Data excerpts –
╔══

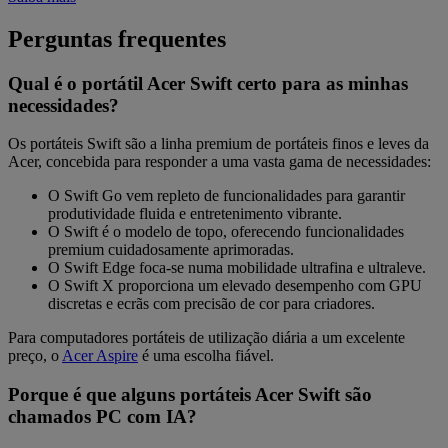
Perguntas frequentes
Qual é o portátil Acer Swift certo para as minhas
necessidades?
Os portáteis Swift são a linha premium de portáteis finos e leves da
Acer, concebida para responder a uma vasta gama de necessidades:
O
Swift Go
vem repleto de funcionalidades para garantir
produtividade fluida e entretenimento vibrante.
O
Swift
é o modelo de topo, oferecendo funcionalidades
premium cuidadosamente aprimoradas.
O
Swift Edge
foca‑se numa mobilidade ultrafina e ultraleve.
O
Swift X
proporciona um elevado desempenho com GPU
discretas e ecrãs com precisão de cor para criadores.
Para computadores portáteis de utilização diária a um excelente
preço, o
Acer Aspire
é uma escolha fiável.
Porque é que alguns portáteis Acer Swift são
chamados PC com IA?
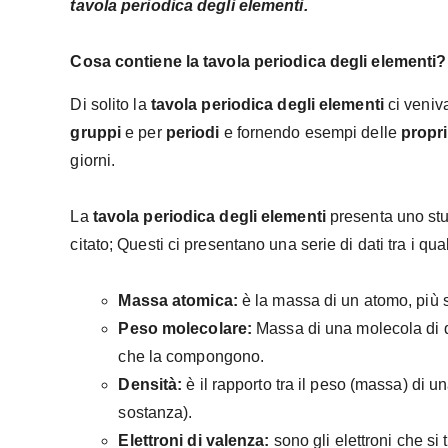
tavola periodica degli elementi.
Cosa contiene la tavola periodica degli elementi?
Di solito la
tavola periodica degli elementi
ci veniv
gruppi
e per
periodi
e fornendo esempi delle
propri
giorni.
La
tavola periodica degli elementi
presenta uno stu
citato; Questi ci presentano una serie di dati tra i qua
Massa atomica:
è la massa di un atomo, più 
Peso molecolare:
Massa di una molecola di qu
che la compongono.
Densità:
è il rapporto tra il peso (massa) di 
sostanza).
Elettroni di valenza:
sono gli elettroni che si 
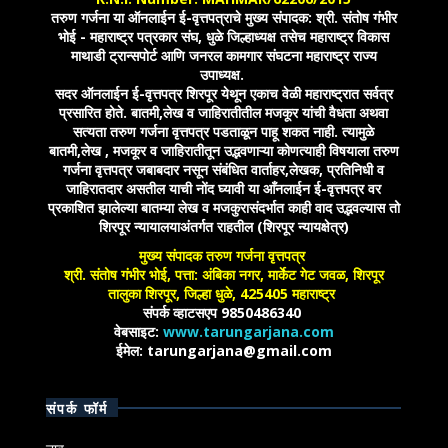
तरुण गर्जना या ऑनलाईन ई-वृत्तपत्राचे मुख्य संपादक: श्री. संतोष गंभीर
भोई - महाराष्ट्र पत्रकार संघ, धुळे जिल्हाध्यक्ष तसेच महाराष्ट्र विकास
माथाडी ट्रान्सपोर्ट आणि जनरल कामगार संघटना महाराष्ट्र राज्य
उपाध्यक्ष.
सदर ऑनलाईन ई-वृत्तपत्र शिरपूर येथून एकाच वेळी महाराष्ट्रात सर्वत्र
प्रसारित होते. बातमी,लेख व जाहिरातीतील मजकूर यांची वैधता अथवा
सत्यता तरुण गर्जना वृत्तपत्र पडताळून पाहू शकत नाही. त्यामुळे
बातमी,लेख , मजकूर व जाहिरातीतून उद्भवणाऱ्या कोणत्याही विषयाला तरुण
गर्जना वृत्तपत्र जबाबदार नसून संबंधित वार्ताहर,लेखक, प्रतिनिधी व
जाहिरातदार असतील याची नोंद घ्यावी या आँनलाईन ई-वृत्तपत्र वर
प्रकाशित झालेल्या बातम्या लेख व मजकुरासंदर्भात काही वाद उद्भवल्यास तो
शिरपूर न्यायालयाअंतर्गत राहतील (शिरपूर न्यायक्षेत्र)
मुख्य संपादक तरुण गर्जना वृत्तपत्र
श्री. संतोष गंभीर भोई, पत्ता: अंबिका नगर, मार्केट गेट जवळ, शिरपूर
तालुका शिरपूर, जिल्हा धुळे, 425405 महाराष्ट्र
संपर्क व्हाटसएप 9850486340
वेबसाइट:
www.tarungarjana.com
ईमेल: tarungarjana@gmail.com
संपर्क फॉर्म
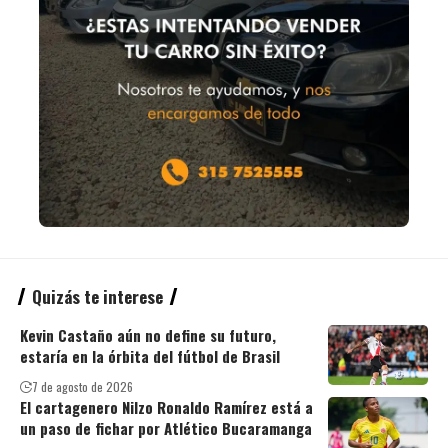
Quizás te interese
Kevin Castaño aún no define su futuro,
estaría en la órbita del fútbol de Brasil
7 de agosto de 2026
El cartagenero Nilzo Ronaldo Ramírez está a
un paso de fichar por Atlético Bucaramanga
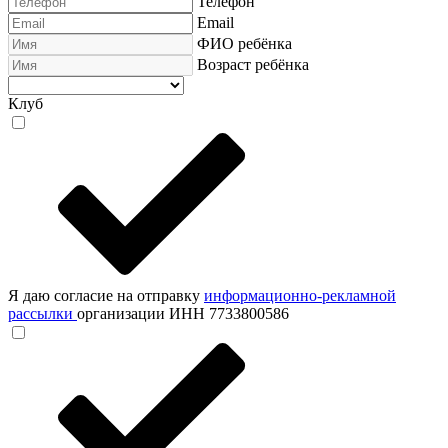
Телефон
Email
ФИО ребёнка
Возраст ребёнка
Клуб
Я даю согласие на отправку
информационно-рекламной
рассылки
организации ИНН 7733800586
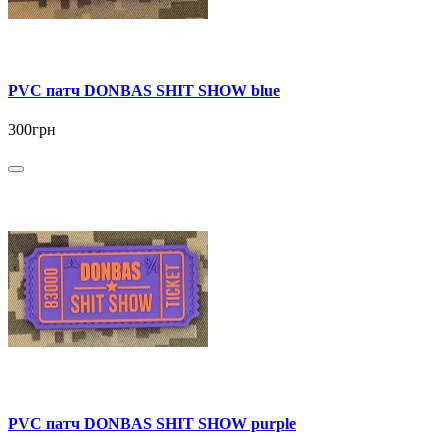
PVC патч DONBAS SHIT SHOW blue
300грн
PVC патч DONBAS SHIT SHOW purple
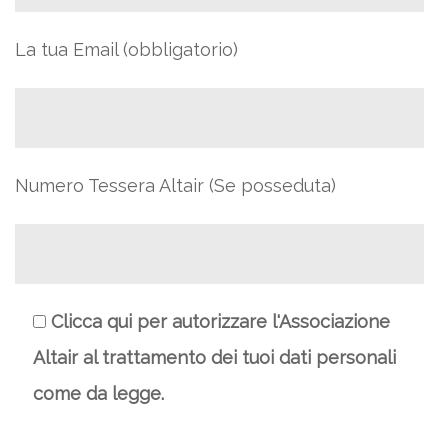
La tua Email (obbligatorio)
Numero Tessera Altair (Se posseduta)
Clicca qui per autorizzare l'Associazione
Altair al trattamento dei tuoi dati personali
come da legge.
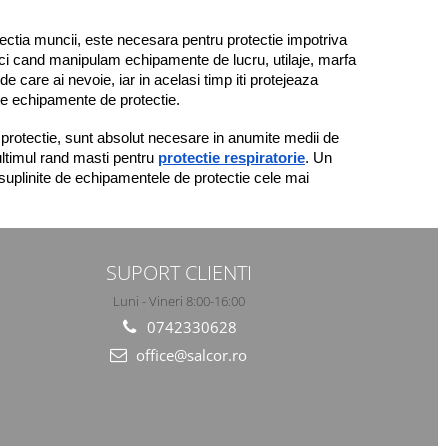
ctia muncii, este necesara pentru protectie impotriva 
atunci cand manipulam echipamente de lucru, utilaje, marfa 
 care ai nevoie, iar in acelasi timp iti protejeaza 
lte echipamente de protectie.
protectie, sunt absolut necesare in anumite medii de 
n ultimul rand masti pentru 
protectie respiratorie
. Un 
uplinite de echipamentele de protectie cele mai 
SUPORT CLIENTI
Luni - Vineri 8:00-16:00
0742330628
office@salcor.ro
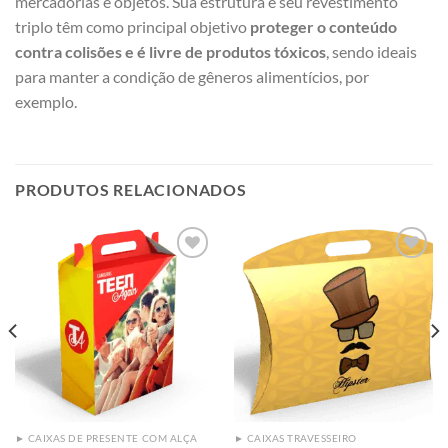
mercadorias e objetos. Sua estrutura e seu revestimento
triplo têm como principal objetivo
proteger o conteúdo
contra colisões e é livre de produtos tóxicos
, sendo ideais
para manter a condição de gêneros alimentícios, por
exemplo.
PRODUTOS RELACIONADOS
Add to
Add to
wishlist
wishlist
► CAIXAS DE PRESENTE COM ALÇA
► CAIXAS TRAVESSEIRO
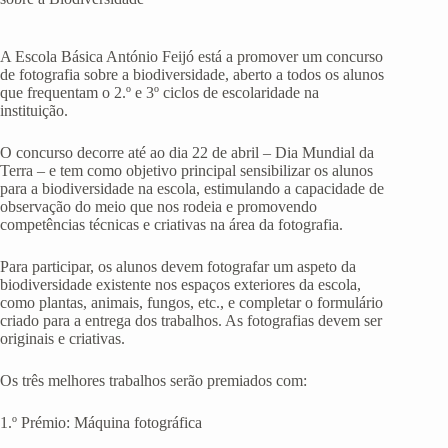
A Escola Básica António Feijó está a promover um concurso
de fotografia sobre a biodiversidade, aberto a todos os alunos
que frequentam o 2.º e 3º ciclos de escolaridade na
instituição.
O concurso decorre até ao dia 22 de abril – Dia Mundial da
Terra – e tem como objetivo principal sensibilizar os alunos
para a biodiversidade na escola, estimulando a capacidade de
observação do meio que nos rodeia e promovendo
competências técnicas e criativas na área da fotografia.
Para participar, os alunos devem fotografar um aspeto da
biodiversidade existente nos espaços exteriores da escola,
como plantas, animais, fungos, etc., e completar o formulário
criado para a entrega dos trabalhos. As fotografias devem ser
originais e criativas.
Os três melhores trabalhos serão premiados com:
1.º Prémio: Máquina fotográfica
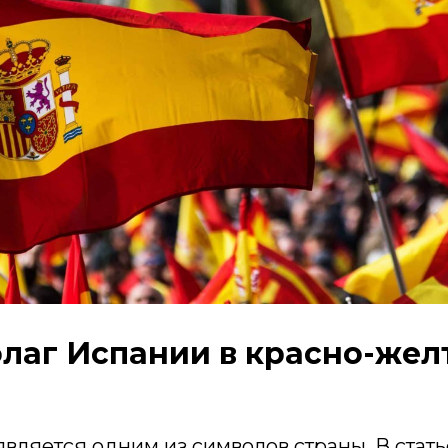
лаг Испании в красно-жел
вляется одним из символов страны. В статье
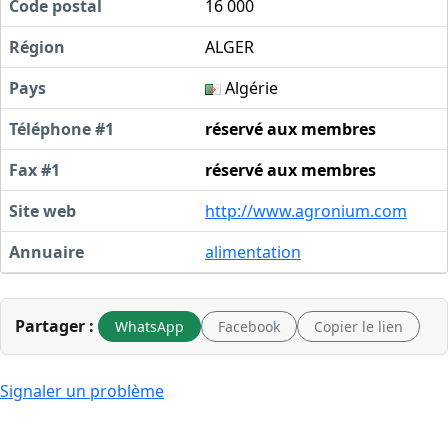
Code postal
16 000
Région
ALGER
Pays
Algérie
Téléphone #1
réservé aux membres
Fax #1
réservé aux membres
Site web
http://www.agronium.com
Annuaire
alimentation
Partager :
WhatsApp
Facebook
Copier le lien
Signaler un problème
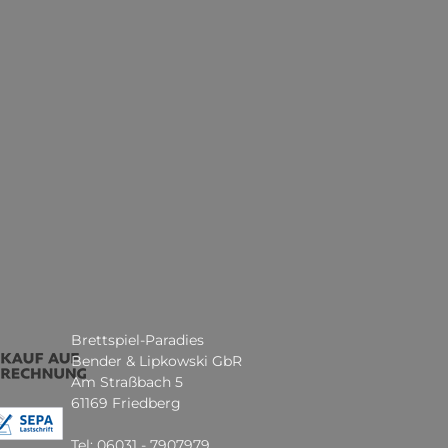
Brettspiel-Paradies
Bender & Lipkowski GbR
Am Straßbach 5
61169 Friedberg
Tel: 06031 - 7907979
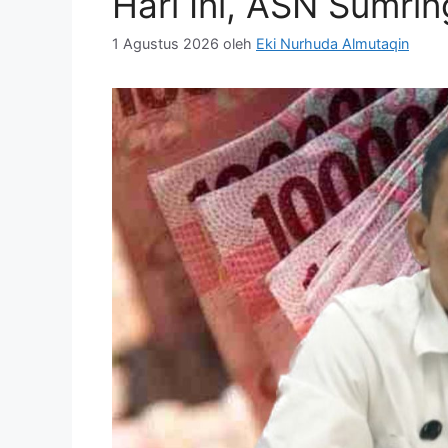
Hari Ini, ASN Sumri
1 Agustus 2026
oleh
Eki Nurhuda Almutaqin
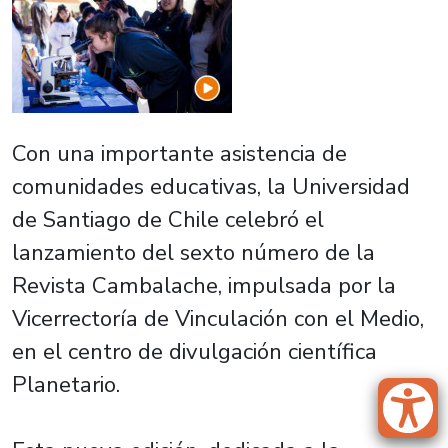
Con una importante asistencia de
comunidades educativas, la Universidad
de Santiago de Chile celebró el
lanzamiento del sexto número de la
Revista Cambalache, impulsada por la
Vicerrectoría de Vinculación con el Medio,
en el centro de divulgación científica
Planetario.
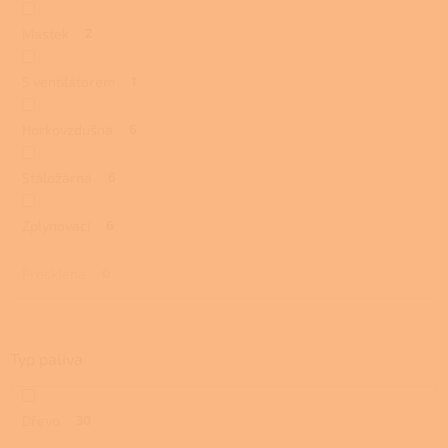
Mastek
2
S ventilátorem
1
Horkovzdušná
6
Stáložárná
6
Zplynovací
6
Prosklená
0
Typ paliva
Dřevo
30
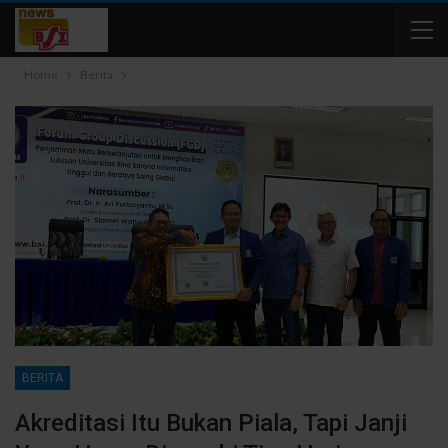
Home
Berita
BERITA
Akreditasi Itu Bukan Piala, Tapi Janji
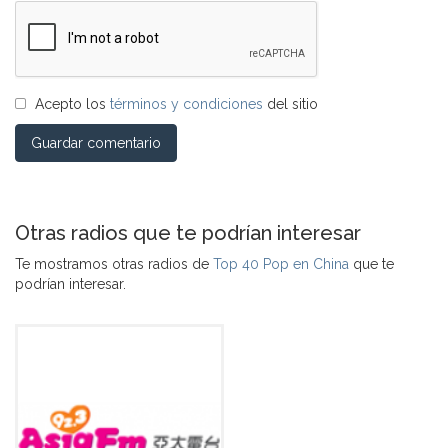
Acepto los
términos y condiciones
del sitio
Guardar comentario
Otras radios que te podrían interesar
Te mostramos otras radios de
Top 40 Pop en China
que te
podrían interesar.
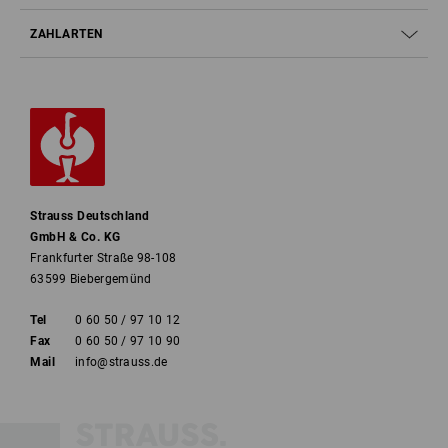
ZAHLARTEN
Strauss Deutschland
GmbH & Co. KG
Frankfurter Straße 98-108
63599 Biebergemünd
Tel
0 60 50 / 97 10 12
Fax
0 60 50 / 97 10 90
Mail
info@strauss.de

╚══

WHAT YOU WILL DO – Give again the stretch of the entries above that begins at the line with "лаг Испании в красно-жел" and ends at the line with "Strauss Deutschland", word for word, with no pictures.

RESPONSE BELOW –
лаг Испании в красно-жел
вляется одним из символов страны. В статье
Code postal
16 000
Région
ALGER
Pays
Algérie
Téléphone #1
réservé aux membres
Fax #1
réservé aux membres
Site web
http://www.agronium.com
Annuaire
alimentation
Partager :
WhatsApp
Facebook
Copier le lien
Signaler un problème
Brettspiel-Paradies
Bender & Lipkowski GbR
Am Straßbach 5
61169 Friedberg
Tel: 06031 - 7907979
Hari Ini, ASN Sumri
1 Agustus 2026
oleh
Eki Nurhuda Almutaqin
Con una importante asistencia de
comunidades educativas, la Universidad
de Santiago de Chile celebró el
lanzamiento del sexto número de la
Revista Cambalache, impulsada por la
Vicerrectoría de Vinculación con el Medio,
en el centro de divulgación científica
Planetario.
Mastek
2
S ventilátorem
1
Horkovzdušná
6
Stáložárná
6
Zplynovací
6
Prosklená
0
Typ paliva
Dřevo
30
Home
Berita
BERITA
Akreditasi Itu Bukan Piala, Tapi Janji
Acepto los
términos y condiciones
del sitio
Guardar comentario
Otras radios que te podrían interesar
Te mostramos otras radios de
Top 40 Pop en China
que te
podrían interesar.
ZAHLARTEN
Strauss Deutschland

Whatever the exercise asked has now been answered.